Beginning at the line that contains "Bu bağlamda Bilgi", return every remaining line of the data below exactly; return nothing before it.

— Data —
· · · ·

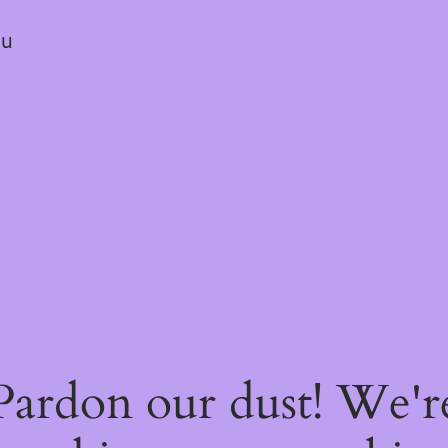
ou
Pardon our dust! We'r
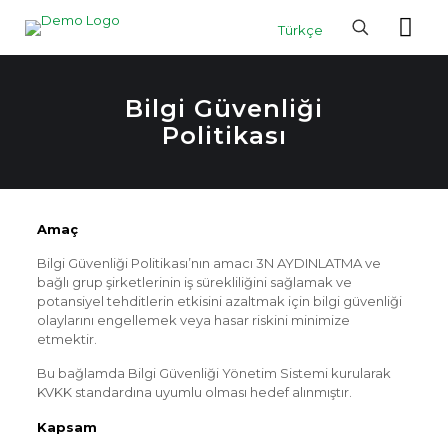
Türkçe
Bilgi Güvenliği
Politikası
Amaç
Bilgi Güvenliği Politikası’nın amacı 3N AYDINLATMA ve
bağlı grup şirketlerinin iş sürekliliğini sağlamak ve
potansiyel tehditlerin etkisini azaltmak için bilgi güvenliği
olaylarını engellemek veya hasar riskini minimize
etmektir.
Bu bağlamda Bilgi Güvenliği Yönetim Sistemi kurularak
KVKK standardına uyumlu olması hedef alınmıştır.
Kapsam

· · · ·

— Answer space —
Bu bağlamda Bilgi Güvenliği Yönetim Sistemi kurularak
KVKK standardına uyumlu olması hedef alınmıştır.
Kapsam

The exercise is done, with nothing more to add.